TOMMY’S HONOUR (2016): Review by Katusha Jin

Set in the lush green landscapes of Scotland during the 19th century, Tommy’s Honour is a biopic based on a true story about a father and his son, both known as pioneers of golf. Director Jason Connery works with writers Pamela Marin and Kevin Cook to explore the professional and familial conflicts that are born out of a passion for golf. (KIZJ: 3.5/5)

Review by FF2 Intern Katusha Jin

In the 1800s, golf was a sport played by the aristocrats. “Tom Morris” (Peter Mullan), founder of The Open Championship for golf in 1860, makes golf clubs, golf balls, and looks after the grounds at an elite golf club in St. Andrews (Scotland). “Tommy Morris Jr.” (Jack Lowden) trains as a caddie under his father’s wing, but soon begins to aim for bigger goals as his talent outgrows his father’s.

In the movie, we are taken through the final years of Tommy Jr.’s childhood and see the prejudice he faces whilst growing into a golf prodigy. As he gains recognition from his golfing successes, more and more financially favorable opportunities arise for him. Conflict sparks between father and son when Tommy Jr.’s love for golf and thirst for more financial power steers him away from the future his father had envisioned for him. 

Then Tommy Jr. falls in love with “Meg Drinnen” (Ophelia Lovibond). As a woman of a questionable background, Meg’s relationship with Tommy becomes the subject of gossip. Facing objections not only from his father, but also his mother “Nancy” (Therese Bradley), Tommy Jr. embarks on a journey of acceptance in two fields of his life. First, his ambitious goal to become a professional golfer (which was unheard of for a caddie of the time), and second, to be with the woman he loves.

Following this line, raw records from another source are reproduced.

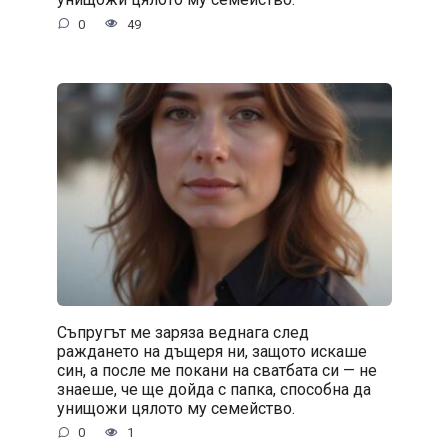
0
49
Съпругът ме заряза веднага след
раждането на дъщеря ни, защото искаше
син, а после ме покани на сватбата си — не
знаеше, че ще дойда с папка, способна да
унищожи цялото му семейство.
0
1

Plagued with complications in their personal and professional relationships, the narrative stresses how interconnected the two are for both Tom and Tommy Jr. Their growth, gradual acceptance, and forgiveness of one another are not only believable, but also human, making the characters extremely relatable.

Casting Director Colin Jones must be applauded for her work on Tommy’s Honour, perfectly casting each role as written by Marin and Cook. Both Peter Mullan and Jack Lowden give stand out performances, their chemistry as father and son, undeniable. Ophelia Lovibond and Therese Bradley are equally deserving in praise as supporting actors for their portrayal of two strong female characters.

Although at times the golfing sequences seemed a little repetitive, and some parts of the music took me out of the action happening in the scene, overall, Tommy’s Honour truthfully captured the poignant history of a father and son’s passion and love for the sport of golf. Tommy Morris Jr. still holds the record as the youngest player to have won The Open Championship, a feat he accomplished in 1868 at the age of 17. That's almost 150 years ago!

© Katusha Jin (4/18/17) FF2 Media

Top Photo: Jack Lowden as “Tommy Morris Jr.”

Middle Photo: Lowden with Peter Mullan as his father/mentor/coach “Tom Morris,” who is also the film's narrator.

Bottom Photo: Tommy pays court to “Meg Drinnen” (Ophelia Lovibond).

Photo Credits: Neil Davidson

Does Tommy’s Honour pass the Bechdel-Wallace test?

Yes.

Not by a great margin, but it passes.

Meg Drinnen (Tommy's wife) has a powerful confrontation with Nancy Morris (Tommy's mother), but the subject is not Tommy. Rather they discuss Meg's past, her insecurities as a woman, and her role in the family as Tommy's wife. Nancy, at first bitterly opposed to her son's marriage, relents once she comes to a better understand of her new daughter-in-law's point of view.

There is also a small scene in which Meg discusses the lace on a dress with another wo­­man. This is how we learn that Meg had once apprenticed as a lacemaker.